The Derry Girls are five friends: four girls and one boy. Like plenty of teenagers they drink in secret, get anxious about exams, and nervously flirt with the opposite sex. But this is all while seeing constant bombings in the news and going to school in buses routinely checked by soldiers carrying machine guns.
In more serious hands, this would’ve been a straight and difficult drama. But writer Lisa McGee provides a funnier insight into an horrific time through the eyes of clueless kids.
Lisa McGee provides a funnier insight into an horrific time through the eyes of clueless kids
Series 2 starts with a special initiative to bridge the sectarian divide between Catholics and Protestants, as schools on both sides gather for the ‘Friends Against the Barricade’. On paper it's ideal, but the hatred – mostly installed by the kids’ parents – is unnavigable and makes it hilarious for the organisers to stumble through.

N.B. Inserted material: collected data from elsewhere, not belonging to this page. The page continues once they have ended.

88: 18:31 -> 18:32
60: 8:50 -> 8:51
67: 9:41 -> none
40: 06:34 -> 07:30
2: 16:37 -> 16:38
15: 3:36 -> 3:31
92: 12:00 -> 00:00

But Erin, Michelle, and Orla aren’t excited to find peace. They want some attractive Protestant boys (‘Protes’) to fool around with. Erin’s craving attention (narrating her life in the bath), Michelle’s seeking to satisfy her vices, and Orla’s stuck in whatever world she belongs to.

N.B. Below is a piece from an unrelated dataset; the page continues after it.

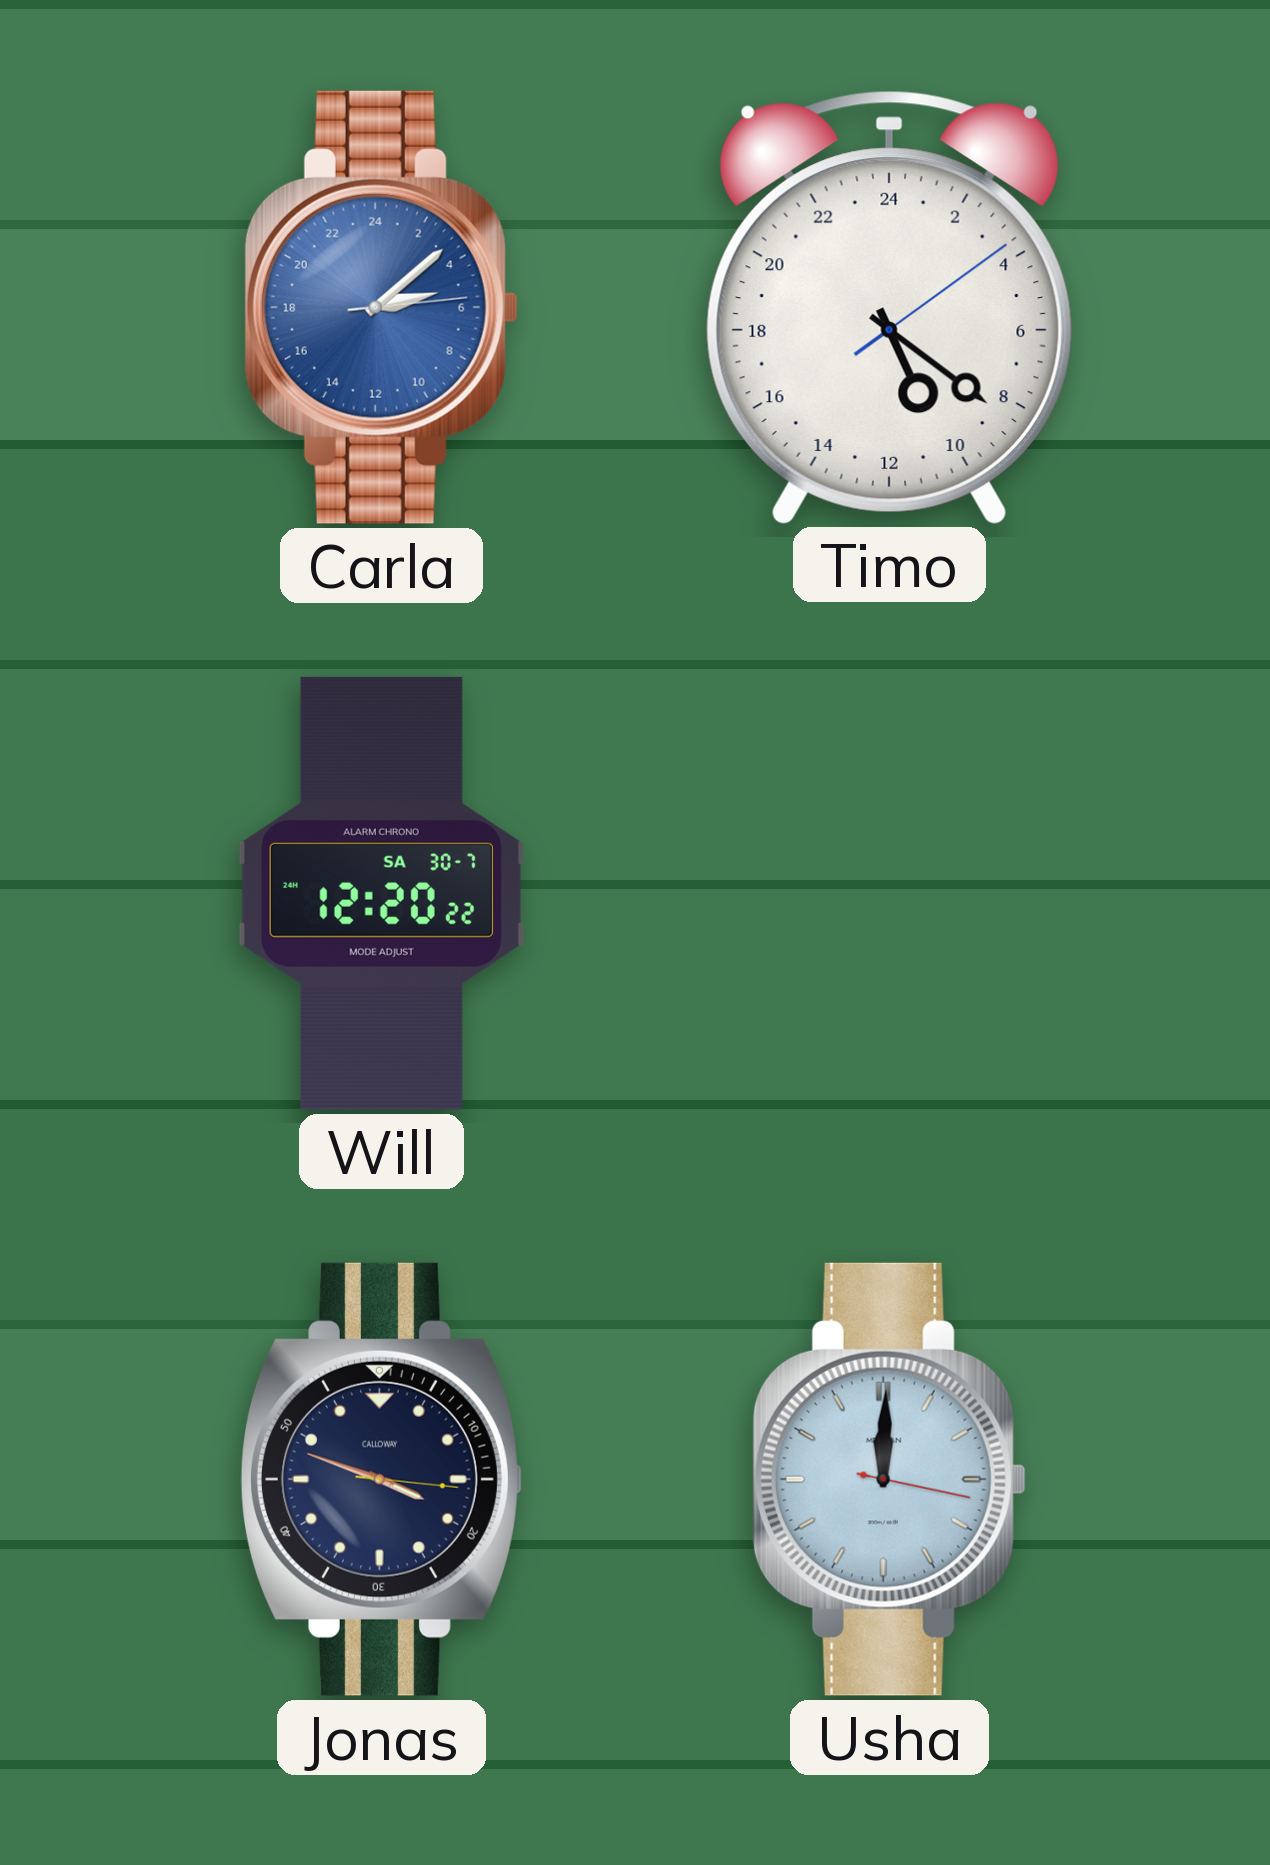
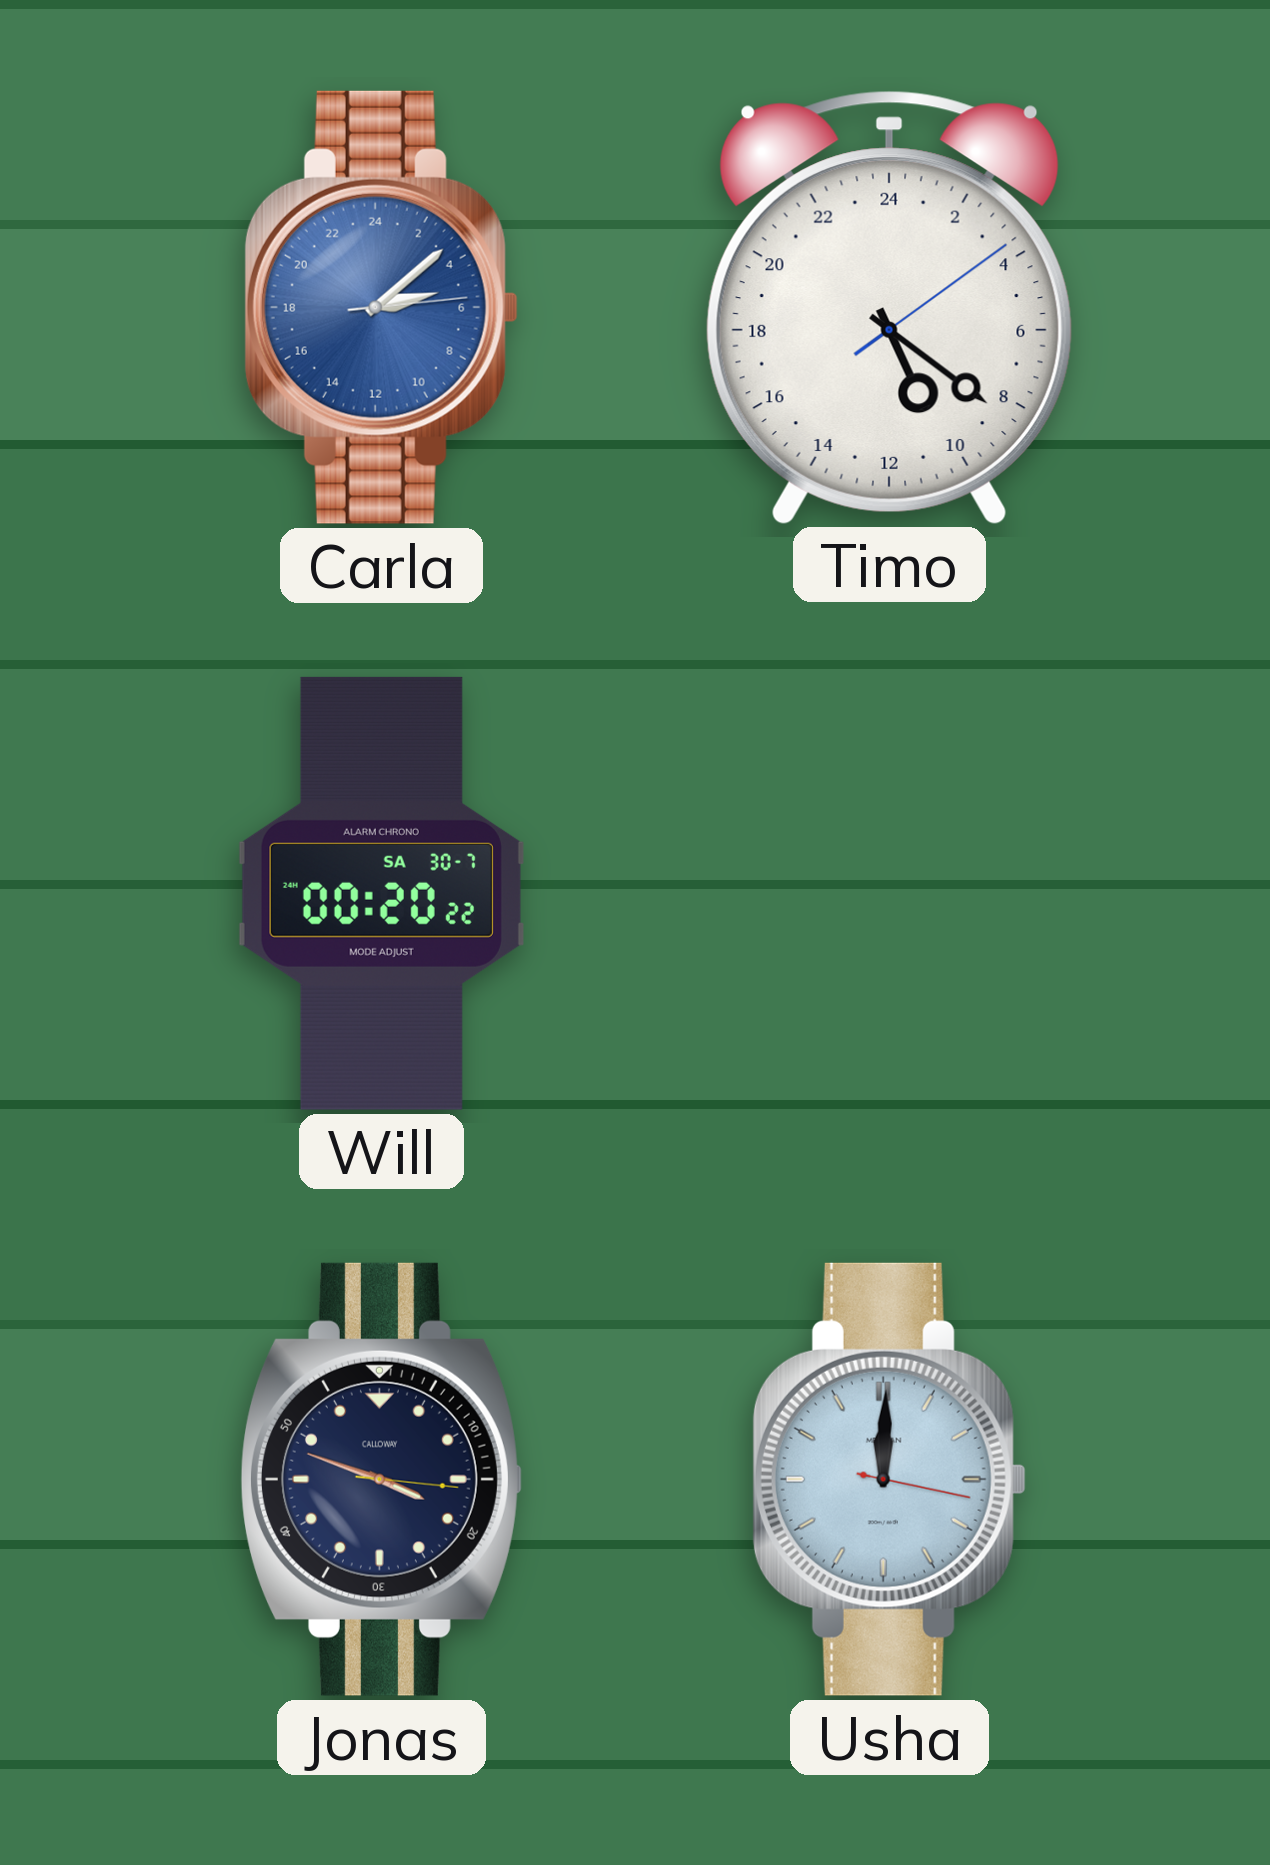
Will: 12:20 -> 00:20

These plans to get some 'fine Protestant ass' don't include Clare, who's come out as gay, or James, who's desperate to prove his masculinity with the Prote lads (‘Shall us two bad bastards hook up or what?’).
Sister Michael is one of the finest and funniest characters in Derry Girls
But the grownups threaten to steal the kids’ thunder. One of the finest and funniest characters in the show is Sister Michael, who finds issues with everything. She’s the pinnacle of cynical, a brilliantly morbid soul. And her introduction in series 2 is perfect: emerging out of the school bus and muttering ‘Kill me…’.
Also returning is the priest with the amazing hair, Father Peter, whose naive optimism is constantly mocked – especially as he gets the students to say similarities between Catholics and Protestants, inevitably ending in ludicrous differences (‘Catholics have more freckles!’, ‘Protestants hate ABBA!’).
Lisa McGee returns to the lighter side of the Troubles, and it’s like we never left. The jokes are still hilarious, the conflicts are still parochial (Erin’s mother is deeply paranoid about Michelle’s mother giving her a bowl for no reason), and the threat of sectarian violence still feels near and distant at the same time. And as we know from the series one finale, it can't all be comedy. The poignant punch will come – but, for now, it's just funny.